Il Presidente Usa blocca la pubblicazione del contro memo dei democratici che prende le difese dell’Fbi, dopo la declassificazione del rapporto repubblicano che discredita il lavoro dell’agenzia federale sull’inchiesta Russiagate.
C’è qualcuno tra i repubblicani che ha letto il memo anti-fbi, e che ha parlato di materiale esplosivo, molto più forte del Watergate. Alcuni estratti del documento hanno iniziato a circolare in rete, soprattutto sui siti di alcuni media sia nazionali che internazionali.
Sul contenuto del file ci sono informazioni parziali e comunque se ne è parlato già abbastanza per capire che la decisione di Trump del 2 febbraio scorso di declassificarlo, è una dichiarazione di guerra aperta contro il Russiagate, l’inchiesta di Mueller che indaga sui rapporti tra Trump e la Russia durante la campagna elettorale per le ultime presidenziali.
Il rapporto di 4 pagine è stato stilato dallo staff di David Nunes, presidente repubblicano della Commisione Intelligence alla Camera e metterebbe in luce il fatto che il dipartimento e l’Fbi, in nome della sicurezza nazionale avrebbero abusato del loro potere per mettere sotto controllo le comunicazioni di Carter Page, all’epoca consigliere della campagna elettorale di Trump, sospettato di spionaggio per i suoi contatti con i russi.
La decisione di iniziare a seguire Page, da parte dell’Fbi, sarebbe scaturita – questa la versione contenuta nel memo – dal dossier Steele, un rapporto preparato da un’ex spia dei servizi d’intelligence britannici sui rapporti tra la Russia e Trump per conto del partito democratico il cui cadidato allora per le presidenziali era Hillary Clinton.
In realtà chiarisce Luke Harding, autore di “Collusion, come la Russia ha aiutato Trump a conquistare la Casa Bianca“, l’indagine dell’Fbi era nata dalle segnalazioni di incontri tra i collaboratori di Trump e i russi, che le agenzie d’intelligence sia europee che britanniche avevano fatto all’Fbi.
Il 2 febbraio, Trump spiega su twitter perchè il memo screditerebbe l’Fbi: La leadership al vertice dell’Fbi, gli investigatori e il Dipartimento della Giustizia hanno politicizzato il sacro processo investigativo a favore dei democratici e contro i repubblicani.
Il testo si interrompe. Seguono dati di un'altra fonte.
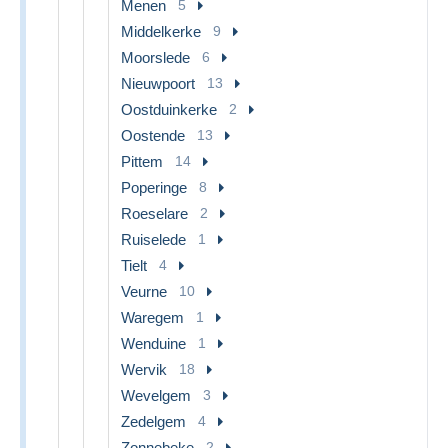
Menen
5
Middelkerke
9
Moorslede
6
Nieuwpoort
13
Oostduinkerke
2
Oostende
13
Pittem
14
Poperinge
8
Roeselare
2
Ruiselede
1
Tielt
4
Veurne
10
Waregem
1
Wenduine
1
Wervik
18
Wevelgem
3
Zedelgem
4
Zonnebeke
2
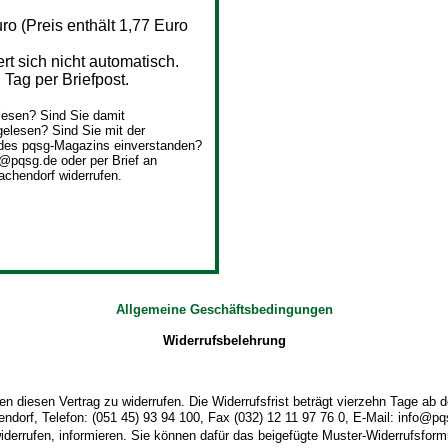
o (Preis enthält 1,77 Euro
 sich nicht automatisch.
Tag per Briefpost.
esen? Sind Sie damit
elesen? Sind Sie mit der
des pqsg-Magazins einverstanden?
o@pqsg.de oder per Brief an
achendorf widerrufen.
Allgemeine Geschäftsbedingungen
Widerrufsbelehrung
 diesen Vertrag zu widerrufen. Die Widerrufsfrist beträgt vierzehn Tage ab
dorf, Telefon: (051 45) 93 94 100, Fax (032) 12 11 97 76 0, E-Mail: info@pqsg
widerrufen, informieren. Sie können dafür das beigefügte Muster-Widerrufsform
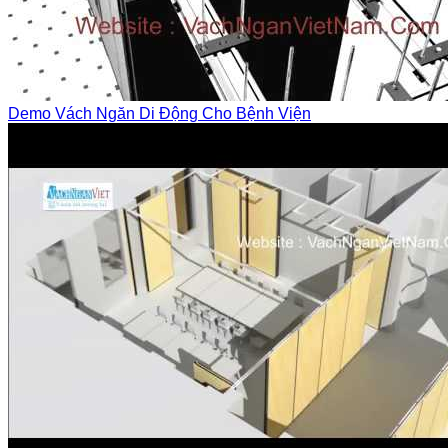
Demo Vách Ngăn Di Động Cho Bệnh Viện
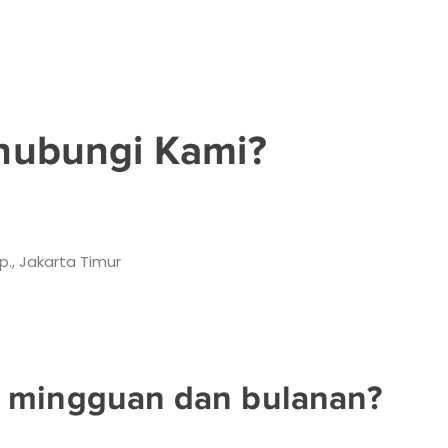
hubungi Kami?
p., Jakarta Timur
a mingguan dan bulanan?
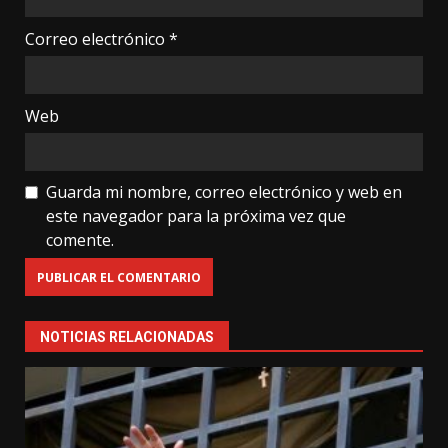
Correo electrónico
*
Web
Guarda mi nombre, correo electrónico y web en
este navegador para la próxima vez que
comente.
NOTICIAS RELACIONADAS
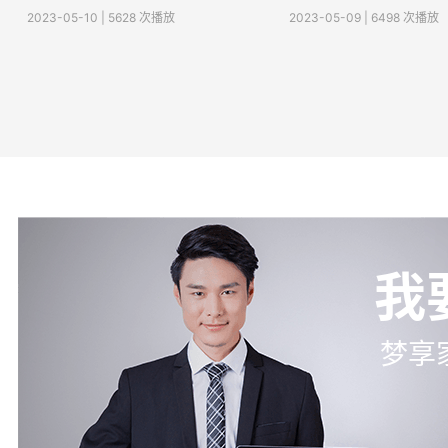
2023-05-10 | 5628 次播放
2023-05-09 | 6498 次播放
我
梦享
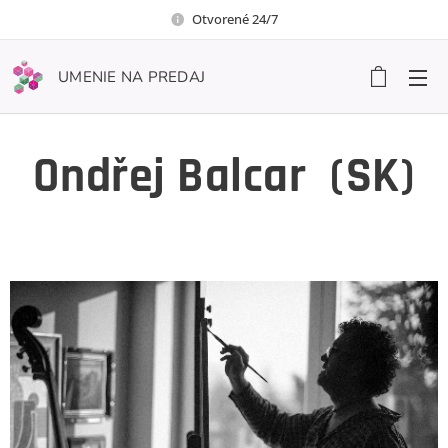
Otvorené 24/7
UMENIE NA PREDAJ
Ondřej Balcar
(SK)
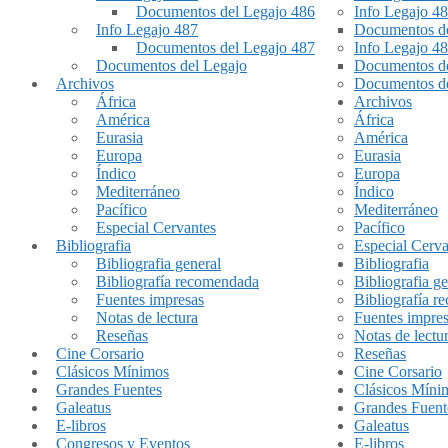
Documentos del Legajo 486
Info Legajo 4
Info Legajo 487
Documentos de
Documentos del Legajo 487
Info Legajo 4
Documentos del Legajo
Documentos de
Archivos
Documentos de
África
Archivos
América
África
Eurasia
América
Europa
Eurasia
Índico
Europa
Mediterráneo
Índico
Pacífico
Mediterráneo
Especial Cervantes
Pacífico
Bibliografia
Especial Cerva
Bibliografia general
Bibliografia
Bibliografía recomendada
Bibliografia ge
Fuentes impresas
Bibliografía 
Notas de lectura
Fuentes impre
Reseñas
Notas de lectu
Cine Corsario
Reseñas
Clásicos Mínimos
Cine Corsario
Grandes Fuentes
Clásicos Míni
Galeatus
Grandes Fuent
E-libros
Galeatus
Congresos y Eventos
E-libros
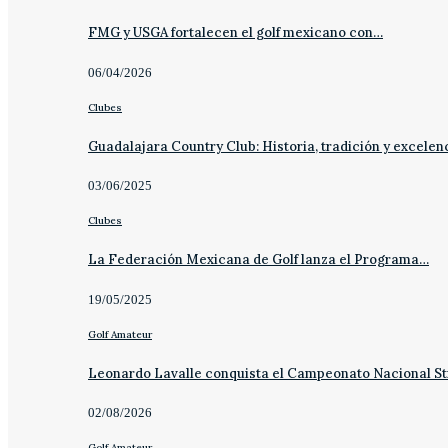
FMG y USGA fortalecen el golf mexicano con…
06/04/2026
Clubes
Guadalajara Country Club: Historia, tradición y excelen
03/06/2025
Clubes
La Federación Mexicana de Golf lanza el Programa…
19/05/2025
Golf Amateur
Leonardo Lavalle conquista el Campeonato Nacional St
02/08/2026
Golf Amateur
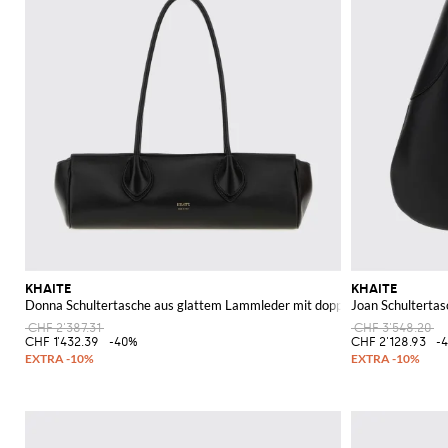
KHAITE
KHAITE
Donna Schultertasche aus glattem Lammleder mit doppeltem Henkel
Joan Schultertas
CHF 2'387.31
CHF 3'548.20
CHF 1'432.39
-40%
CHF 2'128.93
-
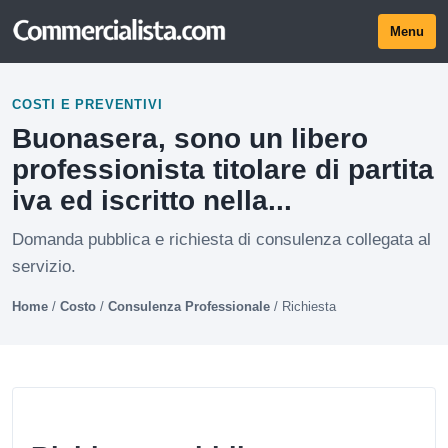
Menu
COSTI E PREVENTIVI
Buonasera, sono un libero
professionista titolare di partita
iva ed iscritto nella...
Domanda pubblica e richiesta di consulenza collegata al
servizio.
Home
/
Costo
/
Consulenza Professionale
/
Richiesta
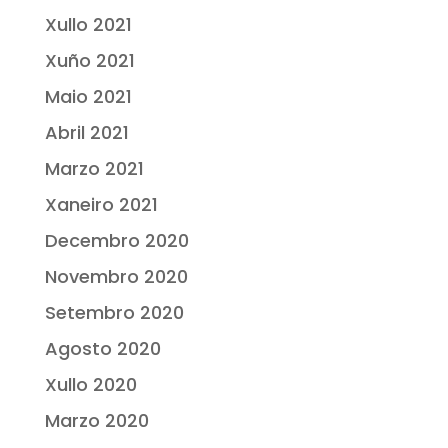
Xullo 2021
Xuño 2021
Maio 2021
Abril 2021
Marzo 2021
Xaneiro 2021
Decembro 2020
Novembro 2020
Setembro 2020
Agosto 2020
Xullo 2020
Marzo 2020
Una cosa che sarebbe stata impensabile fino a poco tempo fa”.
Buona parte dei democratici si è scagliato contro il memo, votando contro la sua diffusione. Tra questi Nancy Pelosi, la leader della minoranza democratica alla Camera che già a gennaio, dopo aver letto alcuni estratti del documento aveva parlato di un contenuto parziale e fuorviante rispetto alle reali motivazioni dietro l’indagine dell’Fbi.
Nei giorni scorsi la stessa Pelosi ha chiesto che venga urgentemente declassificato un contro memo questa volta dei democratici per rispondere al documento anti-Fbi stilato dai repubblicani.
Secondo alcune fughe di notizie il contro memo proverebbe che a finanziare il dossier Steele, non sarebbe stato il partito democratico e dunque l’allora staff elettorale di Clinton.
Per il momento Trump non ha autorizzato la diffusione del rapporto dei democratici sulla polizia federale, la cui pubblicazione era attesa per venerdì. La Casa Bianca cita preoccupazioni relative alla sicurezza nazionale nel notificare formalmente la Commissione Intelligence della Camera che il presidente Trump è “impossibilitato” a declassificare il memo dei democratici.
Al di là della guerra dei dossier, nel mirino di Trump c’è Rod Rosenstein, il viceministro della Giustizia che supervisiona il lavoro di Mueller sul Russiagate. D’altronde proprio il Dipartimento di Giustizia è stato chiamato in causa dal tweet di Trump.
Il botta e risposta tra i rapporti secretati giunge in un momento cruciale dell’indagine sui rapporti tra Mosca e Washington, proprio quando resta l’ultima testimonianza, la più cruciale, quella del Presidente statunitense. Proprio qui la macchina dell’inchiesta potrebbe incepparsi.
I legali di Trump, hanno sconsigliato al Presidente di rifiutare un eventuale interrogatorio. Un no del tycoon potrebbe spingere Mueller ad inviare un mandato di comparizione davanti ad un grand jury, aprendo un possibile scontro in tribunale che potrebbe approdare alla Corte Suprema.
Molte le implicazioni politiche di questo scenario. Se Trump non dovesse sottoporsi ad un interrogatorio, per molti, soprattutto all’interno del Congresso, significherebbe che il Presidente ha davvero qualcosa da nascondere.